=== Available data ===

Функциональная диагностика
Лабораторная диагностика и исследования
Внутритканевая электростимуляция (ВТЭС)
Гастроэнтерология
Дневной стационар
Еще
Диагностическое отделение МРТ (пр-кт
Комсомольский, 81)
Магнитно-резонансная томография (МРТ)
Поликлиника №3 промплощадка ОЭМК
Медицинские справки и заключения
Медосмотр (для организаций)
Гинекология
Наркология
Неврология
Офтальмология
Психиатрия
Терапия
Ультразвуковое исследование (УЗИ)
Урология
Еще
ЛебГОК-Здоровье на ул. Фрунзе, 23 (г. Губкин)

===

Task goal: Return, exactly and without additions, the lines that run from the one containing "Внутритканевая электростимуляция (ВТЭС)" to the end of the material above.

Answer to the problem:
Внутритканевая электростимуляция (ВТЭС)
Гастроэнтерология
Дневной стационар
Еще
Диагностическое отделение МРТ (пр-кт
Комсомольский, 81)
Магнитно-резонансная томография (МРТ)
Поликлиника №3 промплощадка ОЭМК
Медицинские справки и заключения
Медосмотр (для организаций)
Гинекология
Наркология
Неврология
Офтальмология
Психиатрия
Терапия
Ультразвуковое исследование (УЗИ)
Урология
Еще
ЛебГОК-Здоровье на ул. Фрунзе, 23 (г. Губкин)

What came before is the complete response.